Which only raises the question: compared with what? Leonhardt’s yardstick is the stock price of drug maker Schering-Plough, which appears to react to market news almost instantaneously. That’s true, but it’s an individual equity, not a futures contract scheduled to expire at a prearranged date. As such, few would argue that its current price is intended to predict anything in particular about the company eight months down the road. One might just as usefully compare the political-prediction market with the prices of yachts or Beanie Babies. Moreover, there are counter-examples in which political futures seem to react pretty rapidly: On the day of the New Hampshire primary, a contract that Hillary Clinton would be the Democratic nominee traded as low as 18.1 cents and as high as 58.7 cents on the Iowa presidential market.
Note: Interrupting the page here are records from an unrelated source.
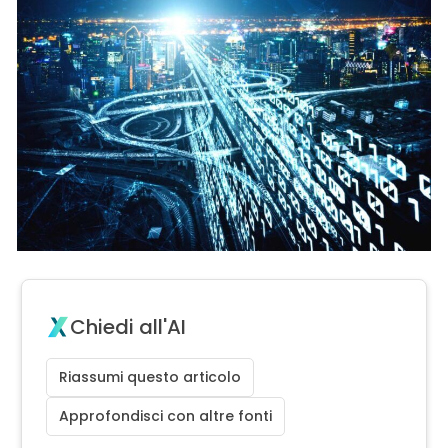
Chiedi all'AI
Riassumi questo articolo
Approfondisci con altre fonti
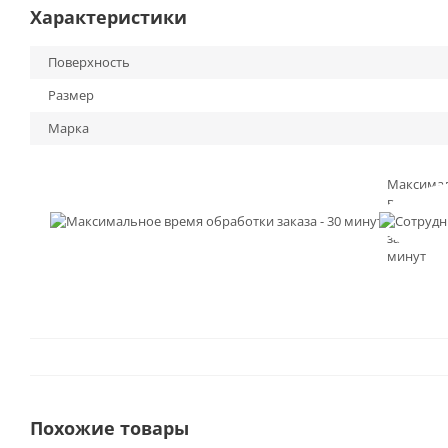
Характеристики
Поверхность
Размер
Марка
Максима
время
обработк
заказа - 3
минут
Похожие товары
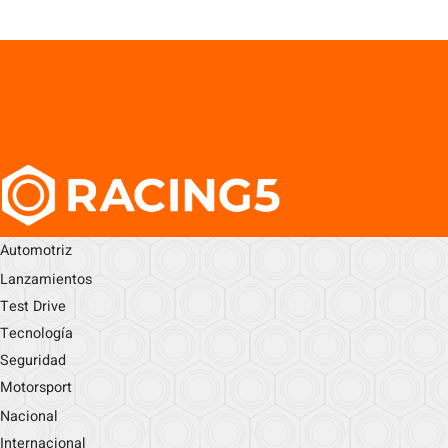
Automotriz
Lanzamientos
Test Drive
Tecnología
Seguridad
Motorsport
Nacional
Internacional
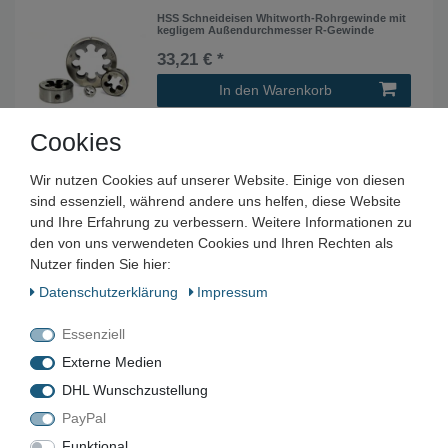
HSS Schneideisen Whitworth-Rohrgewinde mit
kegligem Außendurchmesser R-Gewinde
33,21 € *
In den Warenkorb
*
inkl. ges. MwSt.
zzgl.
Versandkosten
Cookies
HSS Gewindeschneideisen Schneideisen
Wir nutzen Cookies auf unserer Website. Einige von diesen
metrisch M3
sind essenziell, während andere uns helfen, diese Website
2,99 € *
und Ihre Erfahrung zu verbessern. Weitere Informationen zu
den von uns verwendeten Cookies und Ihren Rechten als
In den Warenkorb
Nutzer finden Sie hier:
*
inkl. ges. MwSt.
zzgl.
Versandkosten
Daten­schutz­erklärung
Impressum
Essenziell
HSS Gewindeschneideisen Schneideisen
metrisch M1,6
Externe Medien
3,49 € *
DHL Wunschzustellung
In den Warenkorb
PayPal
*
inkl. ges. MwSt.
zzgl.
Versandkosten
Funktional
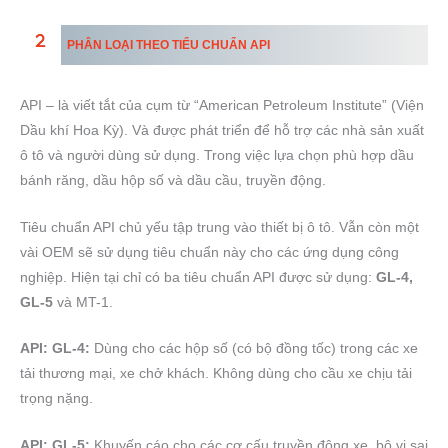
PHÂN LOẠI THEO TIỂU CHUẨN API
API – là viết tắt của cụm từ “American Petroleum Institute” (Viện
Dầu khí Hoa Kỳ). Và được phát triển để hỗ trợ các nhà sản xuất
ô tô và người dùng sử dụng. Trong việc lựa chọn phù hợp dầu
bánh răng, dầu hộp số và dầu cầu, truyền động.
Tiêu chuẩn API chủ yếu tập trung vào thiết bị ô tô. Vẫn còn một
vài OEM sẽ sử dụng tiêu chuẩn này cho các ứng dụng công
nghiệp. Hiện tại chỉ có ba tiêu chuẩn API được sử dụng:
GL-4,
GL-5
và MT-1.
API: GL-4:
Dùng cho các hộp số (có bộ đồng tốc) trong các xe
tải thương mại, xe chở khách. Không dùng cho cầu xe chịu tải
trọng nặng.
API: GL-5:
Khuyến cáo cho các cơ cấu truyền động xe, bộ vi sai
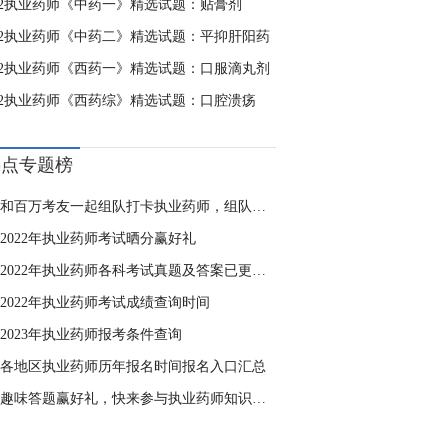
022执业药师《中药一》精选试题：贴膏剂
022执业药师《中药二》精选试题：平抑肝阳药
022执业药师《西药一》精选试题：口服滴丸剂
022执业药师《西药综》精选试题：口腔溃疡
热点专题榜
和百万考友一起组队打卡执业药师，组队成功，送高级题库会员
2022年执业药师考试晒分赢好礼
2022年执业药师各科考试真题及答案已更新，点击估分>>
2022年执业药师考试成绩查询时间
2023年执业药师报考条件查询
各地区执业药师历年报名时间报名入口汇总
趣味答题赢好礼，快来参与执业药师知识闯关游戏！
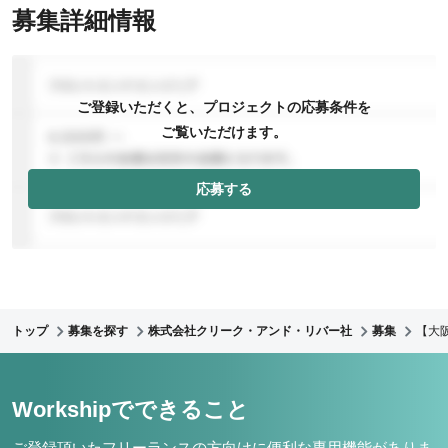
募集詳細情報
ご登録いただくと、プロジェクトの応募条件を
ご覧いただけます。
応募する
トップ
募集を探す
株式会社クリーク・アンド・リバー社
募集
【大
Workshipでできること
ご登録頂いたフリーランスの方向けに便利な専用機能がありま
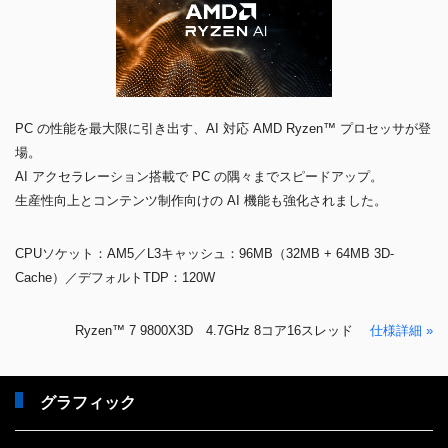
PC の性能を最大限に引き出す、AI 対応 AMD Ryzen™ プロセッサが登
場。
AI アクセラレーション搭載で PC の隅々までスピードアップ。
生産性向上とコンテンツ制作向けの AI 機能も強化されました。
CPUソケット：AM5／L3キャッシュ：96MB（32MB + 64MB 3D-
Cache）／デフォルトTDP：120W
Ryzen™ 7 9800X3D 4.7GHz 8コア16スレッド
仕様詳細 »
グラフィック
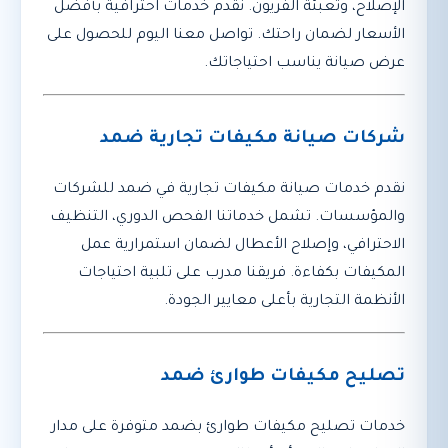
الإصلاح، وتعبئة الفريون. نقدم خدمات احترافية بأفضل
الأسعار لضمان راحتك. تواصل معنا اليوم للحصول على
عرض صيانة يناسب احتياجاتك.
شركات صيانة مكيفات تجارية ضمد
نقدم خدمات صيانة مكيفات تجارية في ضمد للشركات
والمؤسسات. تشمل خدماتنا الفحص الدوري، التنظيف
الاحترافي، وإصلاح الأعطال لضمان استمرارية عمل
المكيفات بكفاءة. فريقنا مدرب على تلبية احتياجات
الأنظمة التجارية بأعلى معايير الجودة.
تصليح مكيفات طوارئ ضمد
خدمات تصليح مكيفات طوارئ بضمد متوفرة على مدار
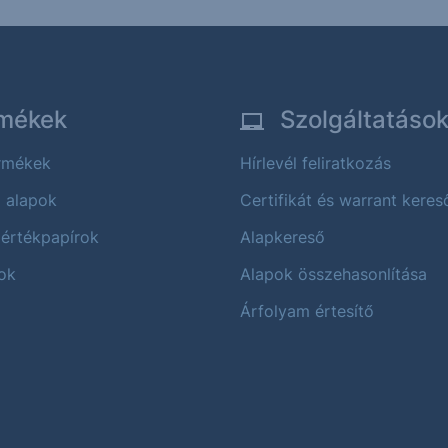
mékek
Szolgáltatáso
ermékek
Hírlevél feliratkozás
i alapok
Certifikát és warrant keres
 értékpapírok
Alapkereső
ok
Alapok összehasonlítása
Árfolyam értesítő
None of this is to suggest that all of the above theories are wrong, but they are each incomplete and unproven. I suspect that a large part of the problem has to do with expectations: Because prediction markets have been more accurate than other prognostications in the past, we crave them to be perfect. They aren’t, and so long as they are built on bets in which no one has perfect information—like Oscar winners and political candidates—they never will be. Every bettor’s perception of who will win is filtered through a myriad of inputs: a sense of who is the leader and who is the underdog; the influence of other people’s bets; even something as mundanely human as whom we want to win. To get the maximum use out of them, we must—as with political polls—learn to read them in a discriminating, critical fashion. This year, that process seems to have begun.